Ambiciona la «Noble Riqueza», Dzongsar Jamyang Khyentse

     «Ya sea la riqueza mundana o la «noble riqueza» lo que anhelamos, ninguna es fácil de adquirir. Por arduo que sea trabajar para la riqueza mundana, debemos trabajar mucho más duramente para la noble riqueza de la mente de la renuncia, el amor incondicional, la devoción y la compasión, en especial durante las fases iniciales del camino espiritual.

     Kyabje Dilgo Khyentse Rimpoché decía que la única cosa con la que los practicantes no deberían estar nunca contentos es con la cantidad de enseñanzas de darma que reciben, estudian y practican, porque la riqueza del darma es la única clase que vale la pena tener.
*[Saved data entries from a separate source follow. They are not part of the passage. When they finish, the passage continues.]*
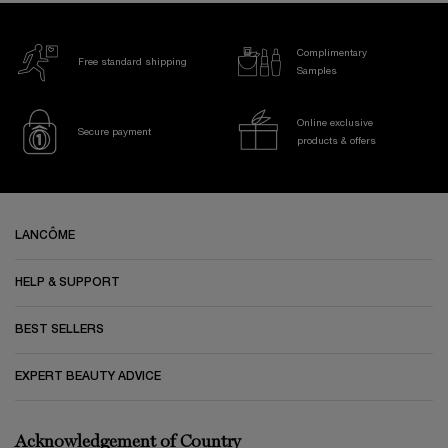
Complimentary
Free standard shipping
Samples
Online exclusive
Secure payment
products & offers
Footer navigation
LANCÔME
HELP & SUPPORT
BEST SELLERS
EXPERT BEAUTY ADVICE
Acknowledgement of Country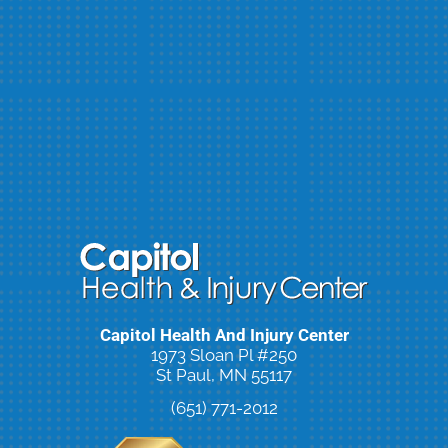
Capitol Health And Injury Center
1973 Sloan Pl #250
St Paul, MN 55117
(651) 771-2012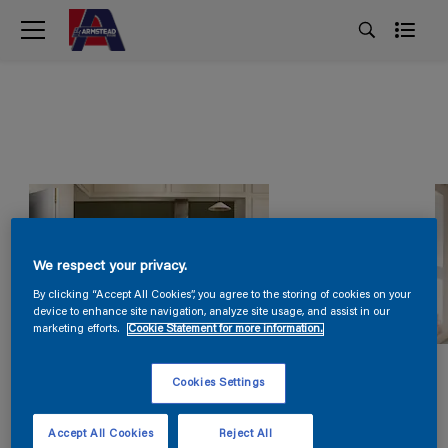
We respect your privacy.
By clicking “Accept All Cookies”, you agree to the storing of cookies on your
device to enhance site navigation, analyze site usage, and assist in our
marketing efforts.
Cookie Statement for more information.
Cookies Settings
Accept All Cookies
Reject All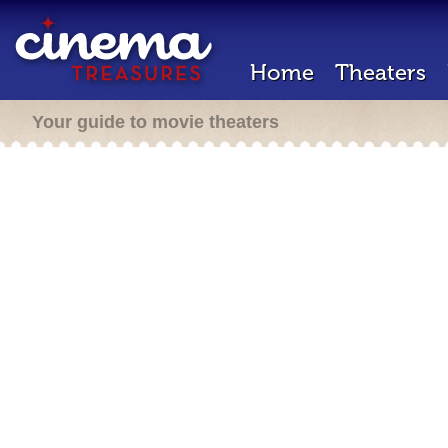
Home
Theaters
Your guide to movie theaters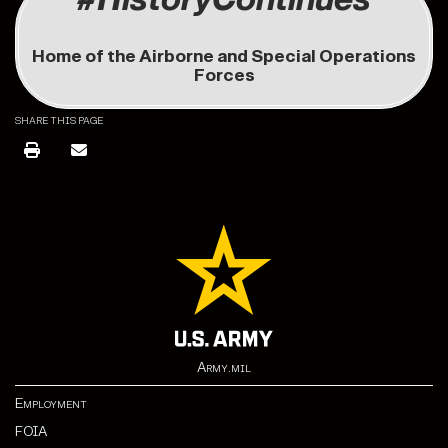
Home of the Airborne and Special Operations
Forces
SHARE THIS PAGE
Army.mil
Employment
FOIA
Es ésta una verdad que un asombroso número de maestros, santos y eruditos del pasado comprendieron tan bien que estuvieron dispuestos a intercambiar su vida misma por una sola palabra de darma. También sabían que aun cuando tendremos que abandonar el cuerpo, la casa y el saldo bancario al morir, el darma es la única forma de riqueza que podremos llevarnos con nosotros.

     Si te has prendado de la noble riqueza y te gustaría adquirir un poco para ti, debes primero someterte a cierto entrenamiento básico. Siendo realista, una afición genuina por un sendero espiritual sólo emerge de pascuas a ramos, lo cual no es ni de lejos lo bastante a menudo como para asegurar tu futuro espiritual. La inspiración y el anhelo auténtico de corazón son tan raros que podrías esperar una vida entera y ni experimentarlos una vez. Un disgusto y repulsión genuino por el samsara es igualmente escaso. Y como resulta improbable que se presenten por sí mismos, debes fabricarlos o manufacturarlos. Por consiguiente, una de las primera tareas para aquéllos recién llegados al camino espiritual es revisar sus presunciones básicas y simularlas.

     De primeras, hacer que te crees que el samsara es detestable puede parecerte chocante y antinatural pero, al adiestrar la mente una y otra vez para aceptar esa verdad, un sentido genuino de renuncia empezará con el tiempo a desarrollarse en ella. Lo mismo sirve para la devoción, la confianza, el contento o la tristeza. Una vez que cualquiera de estas emociones ha sido fabricada y fraguada durante tiempo suficiente, se convertirá de forma automática en genuina, razón por la que los principiantes deben contentarse con fundamentar la mayoría de su práctica en hacer que se lo creen.»